I'm in the GTA and have always used them. I didn't realise they were uncommon. I have sat at communal tables in very high-end restaurants all the way down to plastic table-cloth dim sum joints in both urban and suburban communities. Do you not have stools at the bar (where the bartender actually works) or at diner's with the waitress behind the counter? I talk to strangers all the time, breaking bread with them is great. I try to engage with the people around me but if they are formal/stiff I don't press the issue (especially if it is obviously a first date and things are a little awkward).
posted by saucysault at 8:22 PM on December 14, 2014


Several of the Starbucks in my area (semi-rural Japan) have large tables that seat 8 or 10 people. I've never thought twice about using it, even when I'm by myself.
posted by Kevtaro at 8:44 PM on December 14, 2014


Beer gardens and some traditional German restaurants often have large communal tables

I would say more accurately, long communal tables, like extended picnic tables. For communal dining around large round tables, try a Singapore food centre when it gets crowded.
posted by Rash at 9:04 PM on December 14, 2014


The only surviving long time burger spot across the street from Harvard, Mrs Bartleys Burgers, has a table down the middle as long as I remember. Etiquette was rather elevator like, corners then sparse in the middle with a polite smile and care to not make eye contact too often, but it's been a while.

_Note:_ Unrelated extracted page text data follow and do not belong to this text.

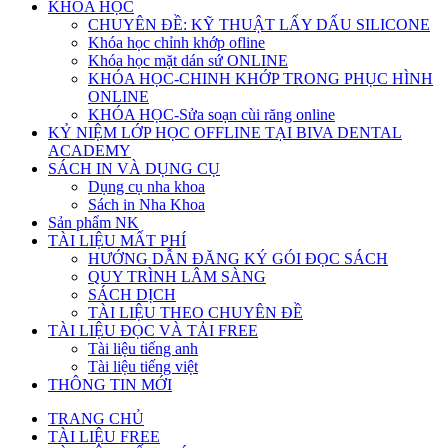
KHÓA HỌC
CHUYÊN ĐỀ: KỸ THUẬT LẤY DẤU SILICONE
Khóa học chỉnh khớp ofline
Khóa học mặt dán sứ ONLINE
KHÓA HỌC-CHINH KHỚP TRONG PHỤC HÌNH
ONLINE
KHÓA HỌC-Sửa soạn cùi răng online
KỶ NIỆM LỚP HỌC OFFLINE TẠI BIVA DENTAL
ACADEMY
SÁCH IN VÀ DỤNG CỤ
Dụng cụ nha khoa
Sách in Nha Khoa
Sản phẩm NK
TÀI LIỆU MẤT PHÍ
HƯỚNG DẪN ĐĂNG KÝ GÓI ĐỌC SÁCH
QUY TRÌNH LÂM SÀNG
SÁCH DỊCH
TÀI LIỆU THEO CHUYÊN ĐỀ
TÀI LIỆU ĐỌC VÀ TẢI FREE
Tài liệu tiếng anh
Tài liệu tiếng việt
THÔNG TIN MỚI
TRANG CHỦ
TÀI LIỆU FREE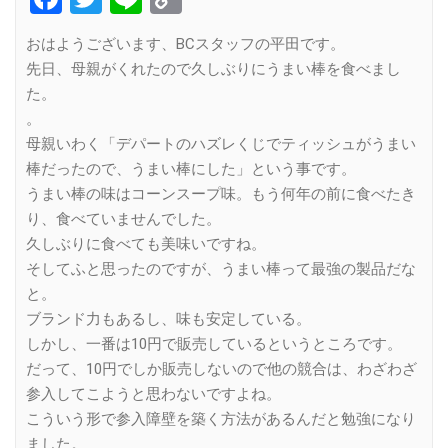
Link
おはようございます、BCスタッフの平田です。
先日、母親がくれたので久しぶりにうまい棒を食べまし
た。
。
母親いわく「デパートのハズレくじでティッシュがうまい
棒だったので、うまい棒にした」という事です。
うまい棒の味はコーンスープ味。もう何年の前に食べたき
り、食べていませんでした。
久しぶりに食べても美味いですね。
そしてふと思ったのですが、うまい棒って最強の製品だな
と。
ブランド力もあるし、味も安定している。
しかし、一番は10円で販売しているというところです。
だって、10円でしか販売しないので他の競合は、わざわざ
参入してこようと思わないですよね。
こういう形で参入障壁を築く方法があるんだと勉強になり
ました。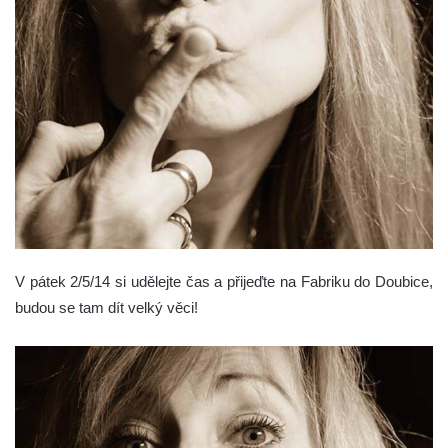
V pátek 2/5/14 si udělejte čas a přijeďte na Fabriku do Doubice,
budou se tam dít velký věci!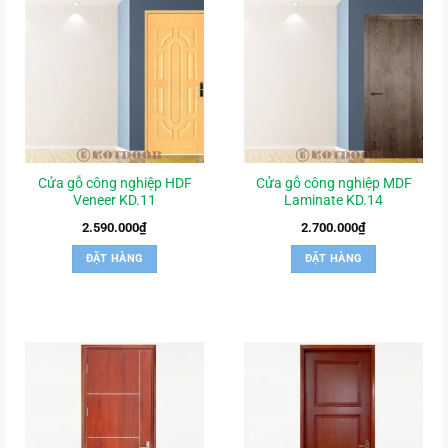
Cửa gỗ công nghiệp HDF
Cửa gỗ công nghiệp MDF
Veneer KD.11
Laminate KD.14
2.590.000
₫
2.700.000
₫
ĐẶT HÀNG
ĐẶT HÀNG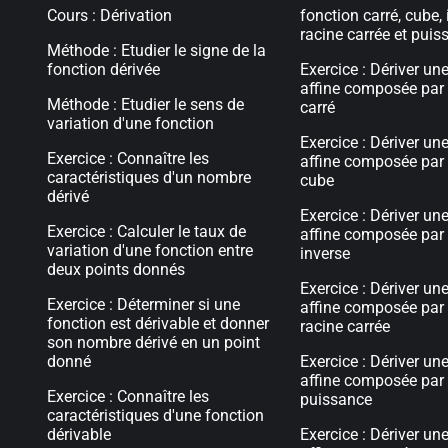
Cours : Dérivation
fonction carré, cube, 
racine carrée et puis
Méthode : Etudier le signe de la
fonction dérivée
Exercice : Dériver un
affine composée par
Méthode : Etudier le sens de
carré
variation d'une fonction
Exercice : Dériver un
Exercice : Connaître les
affine composée par
caractéristiques d'un nombre
cube
dérivé
Exercice : Dériver un
Exercice : Calculer le taux de
affine composée par
variation d'une fonction entre
inverse
deux points donnés
Exercice : Dériver un
Exercice : Déterminer si une
affine composée par
fonction est dérivable et donner
racine carrée
son nombre dérivé en un point
donné
Exercice : Dériver un
affine composée par
Exercice : Connaître les
puissance
caractéristiques d'une fonction
dérivable
Exercice : Dériver un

The trendy bakery "Flour" has a communal table that seems to be always packed with very nice, very "down to earth urban" well-off, post-yuppies chatting away.
posted by sammyo at 9:11 PM on December 14, 2014 [2 favorites]


I've seen chain (Starbucks and local chains) and small one or two location coffee shops have communal tables here in New Orleans. Most of these seem to be for people with laptops doing solitary business where you might as well share the space rather than monopolize a two or four top table. Good manners is to at least make eye contact and a "Can I sit here...?" gesture or words or eye contact or whatever before you sit down, especially if you're quite close to another person already using the table.
posted by MadamM at 9:16 PM on December 14, 2014


I've frequented a few places with communal tables in NYC. Most notably a chain called Search Results "Le Pain Quotidien". There's really not much difference than sitting at a table by yourself other than the fact that you can overhear cellphone conversations a lot easier.

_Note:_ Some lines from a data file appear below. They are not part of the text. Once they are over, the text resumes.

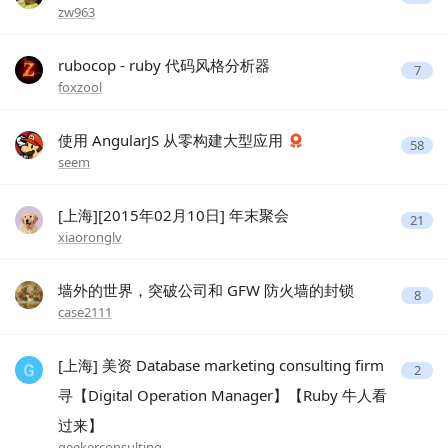
zw963
rubocop - ruby 代码风格分析器
7
foxzool
使用 AngularJS 从零构建大型应用
58
seem
[上海][2015年02月10日] 年末聚会
21
xiaoronglv
墙外的世界，突破公司和 GFW 防火墙的封锁
8
case2111
[上海] 美资 Database marketing consulting firm
2
寻【Digital Operation Manager】【Ruby 牛人看
过来】
geekerconsulting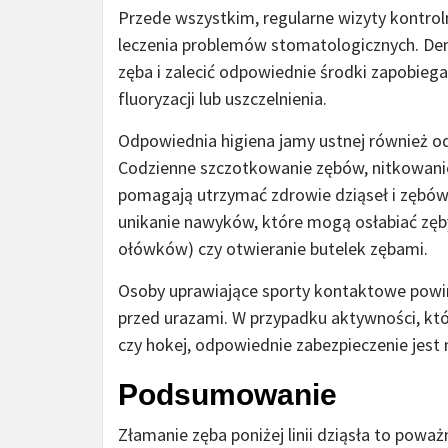
Przede wszystkim, regularne wizyty kontro
leczenia problemów stomatologicznych. Den
zęba i zalecić odpowiednie środki zapobie
fluoryzacji lub uszczelnienia.
Odpowiednia higiena jamy ustnej również o
Codzienne szczotkowanie zębów, nitkowanie
pomagają utrzymać zdrowie dziąseł i zębów
unikanie nawyków, które mogą osłabiać zęby
ołówków) czy otwieranie butelek zębami.
Osoby uprawiające sporty kontaktowe powin
przed urazami. W przypadku aktywności, kt
czy hokej, odpowiednie zabezpieczenie jest 
Podsumowanie
Złamanie zęba poniżej linii dziąsła to powa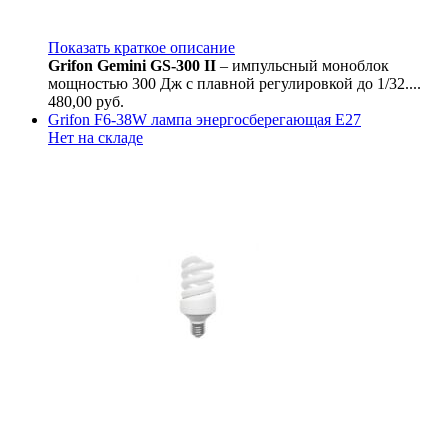
Показать краткое описание
G
rifon Gemini GS-300 II
– импульсный моноблок
мощностью 300 Дж с плавной регулировкой до 1/32....
480,00
руб.
Grifon F6-38W лампа энергосберегающая Е27
Нет на складе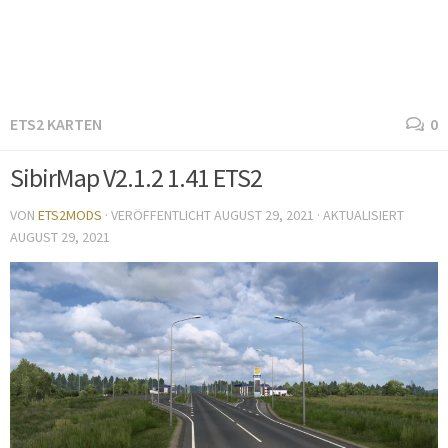
ETS2 KARTEN
0
SibirMap V2.1.2 1.41 ETS2
VON
ETS2MODS
· VERÖFFENTLICHT
AUGUST 29, 2021
· AKTUALISIERT
AUGUST 29, 2021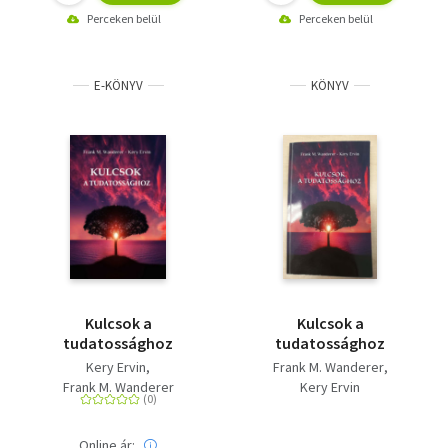
Perceken belül
Perceken belül
E-KÖNYV
KÖNYV
Kulcsok a
Kulcsok a
tudatossághoz
tudatossághoz
Kery Ervin
Frank M. Wanderer
Frank M. Wanderer
Kery Ervin
Online ár: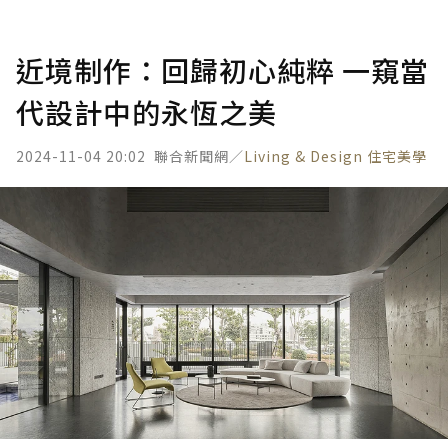
近境制作：回歸初心純粹 一窺當
代設計中的永恆之美
2024-11-04 20:02
聯合新聞網／
Living & Design 住宅美學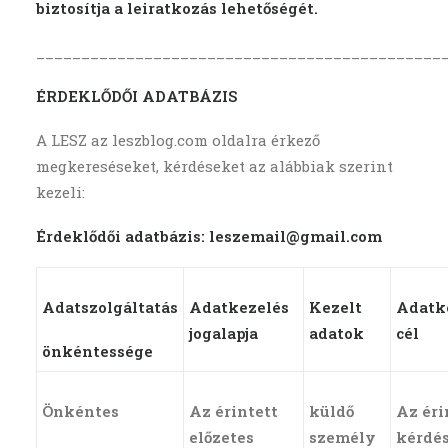
biztosítja a leiratkozás lehetőségét.
_____________________________________________
ÉRDEKLŐDŐI ADATBÁZIS
A LESZ az leszblog.com oldalra érkező
megkereséseket, kérdéseket az alábbiak szerint
kezeli:
Érdeklődői adatbázis: leszemail@gmail.com
Adatszolgáltatás
Adatkezelés
Kezelt
Adatk
jogalapja
adatok
cél
önkéntessége
Önkéntes
Az érintett
küldő
Az éri
előzetes
személy
kérdé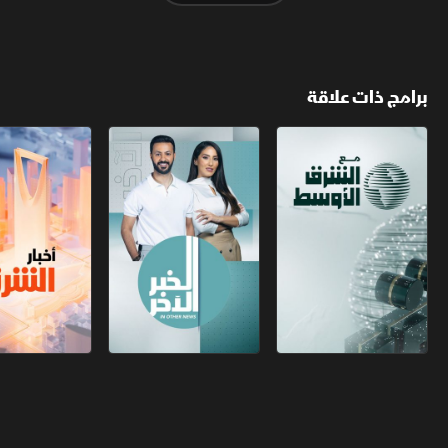
برامج ذات علاقة
مع الشرق الأوسط
الخبر الآخر
أخبار الشرق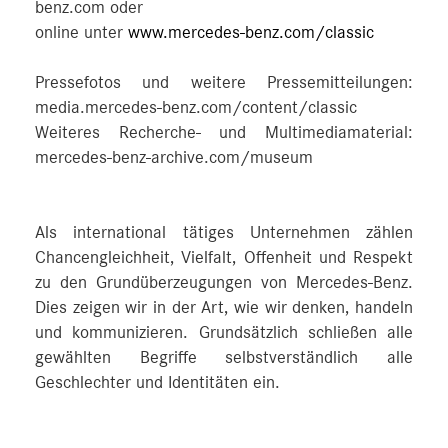
benz.com oder
online unter
www.mercedes-benz.com/classic
Pressefotos und weitere Pressemitteilungen:
media.mercedes-benz.com/content/classic
Weiteres Recherche- und Multimediamaterial:
mercedes-benz-archive.com/museum
Als international tätiges Unternehmen zählen
Chancengleichheit, Vielfalt, Offenheit und Respekt
zu den Grundüberzeugungen von Mercedes-Benz.
Dies zeigen wir in der Art, wie wir denken, handeln
und kommunizieren. Grundsätzlich schließen alle
gewählten Begriffe selbstverständlich alle
Geschlechter und Identitäten ein.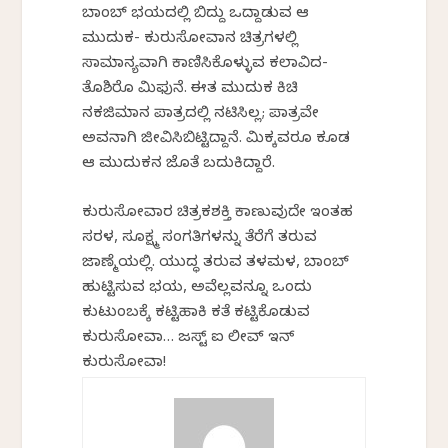
ಬಾಂಬ್ ಭಯದಲ್ಲಿ ಬಿದ್ದು ಒದ್ದಾಡುವ ಆ
ಮುದುಕ- ಕುರುಸೋವಾನ ಚಿತ್ರಗಳಲ್ಲಿ
ಸಾಮಾನ್ಯವಾಗಿ ಕಾಣಿಸಿಕೊಳ್ಳುವ ಕಲಾವಿದ-
ತೊಶಿರೊ ಮಿಫುನೆ. ಈತ ಮುದುಕ ಕಿಚಿ
ನಕಜಿಮಾನ ಪಾತ್ರದಲ್ಲಿ ನಟಿಸಿಲ್ಲ; ಪಾತ್ರವೇ
ಅವನಾಗಿ ಜೀವಿಸಿಬಿಟ್ಟಿದ್ದಾನೆ. ಮಿಕ್ಕವರೂ ಕೂಡ
ಆ ಮುದುಕನ ಜೊತೆ ಬದುಕಿದ್ದಾರೆ.
ಕುರುಸೋವಾರ ಚಿತ್ರಕಶಕ್ತಿ ಕಾಣುವುದೇ ಇಂತಹ
ಸರಳ, ಸೂಕ್ಷ್ಮ ಸಂಗತಿಗಳನ್ನು ತೆರೆಗೆ ತರುವ
ಜಾಣ್ಮೆಯಲ್ಲಿ. ಯುದ್ಧ ತರುವ ತಳಮಳ, ಬಾಂಬ್
ಹುಟ್ಟಿಸುವ ಭಯ, ಅವೆಲ್ಲವನ್ನೂ ಒಂದು
ಕುಟುಂಬಕ್ಕೆ ಕಟ್ಟಿಹಾಕಿ ಕತೆ ಕಟ್ಟಿಕೊಡುವ
ಕುರುಸೋವಾ… ಜಸ್ಟ್ ಐ ಲೀವ್ ಇನ್
ಕುರುಸೋವಾ!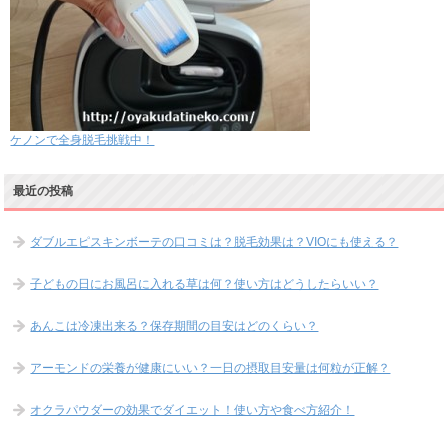
ケノンで全身脱毛挑戦中！
最近の投稿
ダブルエピスキンボーテの口コミは？脱毛効果は？VIOにも使える？
子どもの日にお風呂に入れる草は何？使い方はどうしたらいい？
あんこは冷凍出来る？保存期間の目安はどのくらい？
アーモンドの栄養が健康にいい？一日の摂取目安量は何粒が正解？
オクラパウダーの効果でダイエット！使い方や食べ方紹介！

But then NYC tends to be a place where strangers don't really talk to one another anyway. It's one of the reasons why it's not so easy to develop strong friendships here. I imagine your experience at a communal table will largely depend on where in the world it is and the social culture of that area.
posted by rancher at 9:18 PM on December 14, 2014


Durgin Park in Faneuil Hall, Boston, is like that. I don't recall there being anything noteworthy about the shared table, however; generally different groups would ignore each other. (Which is how it is in Boston; they don't talk to strangers on the street or on the bus or train.)
posted by Chocolate Pickle at 9:35 PM on December 14, 2014


Very common in Chinese restaurants.
posted by modernnomad at 9:39 PM on December 14, 2014


As already mentioned by jessamyn, Basque restaurants in Nevada. I've never eaten in one where family style wasn't the norm at dinner. And I can personally attest that that goes back several decades.

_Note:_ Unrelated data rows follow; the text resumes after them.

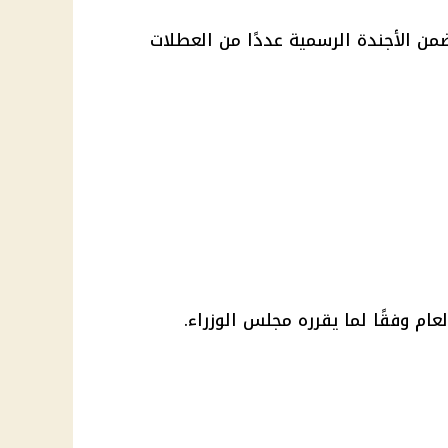
إجازات شهر مايو 2026، تتضمن الأجندة الرسمية عددًا من العطلات
عام وفقًا لما يقرره
مجلس الوزراء
.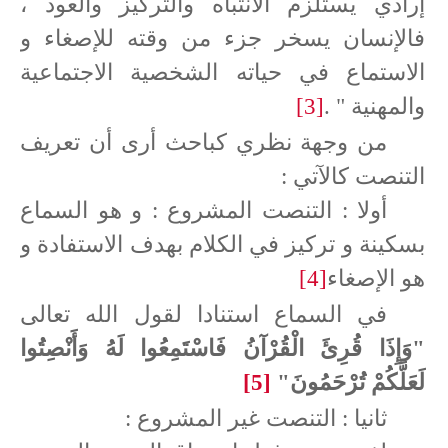
إرادي يستلزم الانتباه والتركيز والعود ،
فالإنسان يسخر جزء من وقته للإصغاء و
الاستماع في حياته الشخصية الاجتماعية
والمهنية " .
[3]
من وجهة نظري كباحث أرى أن تعريف
التنصت كالآتي :
أولا : التنصت المشروع : و هو السماع
بسكينة و تركيز في الكلام بهدف الاستفادة و
هو الإصغاء
[4]
في السماع
استنادا لقول الله تعالى
"وَإِذَا قُرِئَ الْقُرْآنُ فَاسْتَمِعُوا لَهُ وَأَنْصِتُوا
لَعَلَّكُمْ تُرْحَمُونَ"
[5]
ثانيا : التنصت غير المشروع :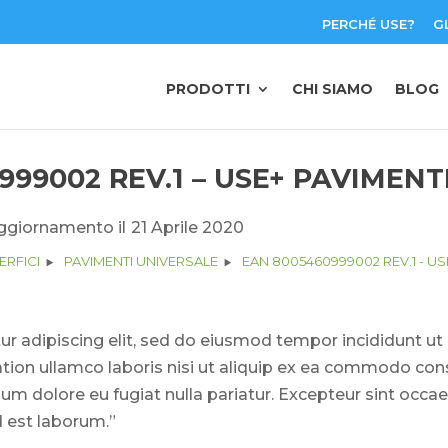
PERCHÉ USE?
G
PRODOTTI
CHI SIAMO
BLOG
999002 REV.1 – USE+ PAVIMENT
ggiornamento il
21 Aprile 2020
ERFICI
PAVIMENTI UNIVERSALE
EAN 8005460999002 REV.1 - U
r adipiscing elit, sed do eiusmod tempor incididunt ut
tion ullamco laboris nisi ut aliquip ex ea commodo conse
llum dolore eu fugiat nulla pariatur. Excepteur sint occa
d est laborum.”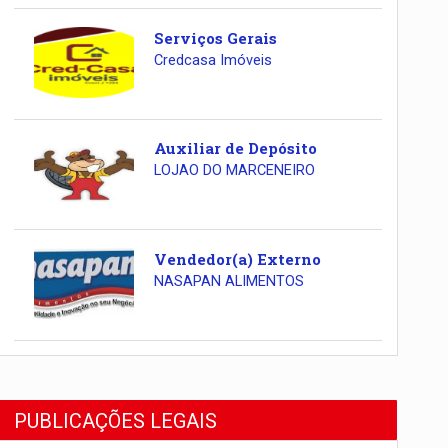
Serviços Gerais
Credcasa Imóveis
Auxiliar de Depósito
LOJAO DO MARCENEIRO
Vendedor(a) Externo
NASAPAN ALIMENTOS
PUBLICAÇÕES LEGAIS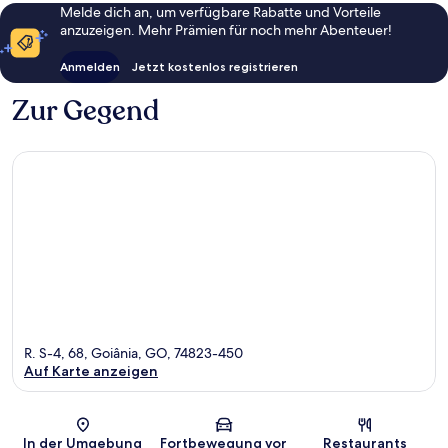
Melde dich an, um verfügbare Rabatte und Vorteile
anzuzeigen. Mehr Prämien für noch mehr Abenteuer!
Anmelden
Jetzt kostenlos registrieren
Zur Gegend
R. S-4, 68, Goiânia, GO, 74823-450
Auf Karte anzeigen
Karte
In der Umgebung
Fortbewegung vor
Restaurants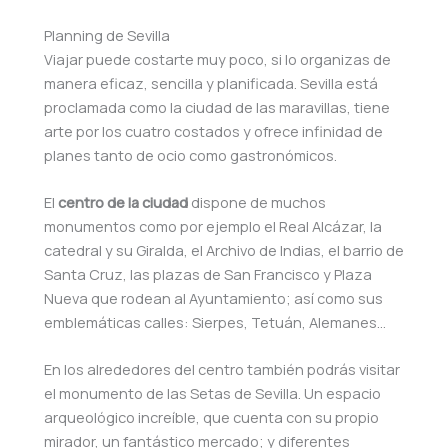
Planning de Sevilla
Viajar puede costarte muy poco, si lo organizas de
manera eficaz, sencilla y planificada. Sevilla está
proclamada como la ciudad de las maravillas, tiene
arte por los cuatro costados y ofrece infinidad de
planes tanto de ocio como gastronómicos.
El
centro de la ciudad
dispone de muchos
monumentos como por ejemplo el Real Alcázar, la
catedral y su Giralda, el Archivo de Indias, el barrio de
Santa Cruz, las plazas de San Francisco y Plaza
Nueva que rodean al Ayuntamiento; así como sus
emblemáticas calles: Sierpes, Tetuán, Alemanes…
En los alrededores del centro también podrás visitar
el monumento de las Setas de Sevilla. Un espacio
arqueológico increíble, que cuenta con su propio
mirador, un fantástico mercado; y diferentes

People are often put off initially when they learn that they'll be sitting with strangers, but then find it's not awkward at all. I'm pretty far to the introvert end of the scale, but I've never had a bad experience. People (at least people who eat at Basque restaurants in Nevada) are pretty nice.
posted by bricoleur at 9:47 PM on December 14, 2014


Trendy San Francisco restaurants are awash with them. They were also coming in to fashion in NYC in 2007-2008 when I lived there.
posted by kdar at 9:57 PM on December 14, 2014


The two new Chipotle restaurants built in my area have them. There's a few 2 tops and 4 tops but as crowded as those restaurants are right now, those communal tables get used a lot. It's interesting to sit back and watch people choose a place to sit.
posted by MultiFaceted at 10:14 PM on December 14, 2014


People have already mentioned Le Pain Quotidian as a restaurant that does this. What I haven't seen mentioned is the fact that the chain that originated in Belgium. They're all over the place here. I've also seen other restaurants in Brussels with common tables.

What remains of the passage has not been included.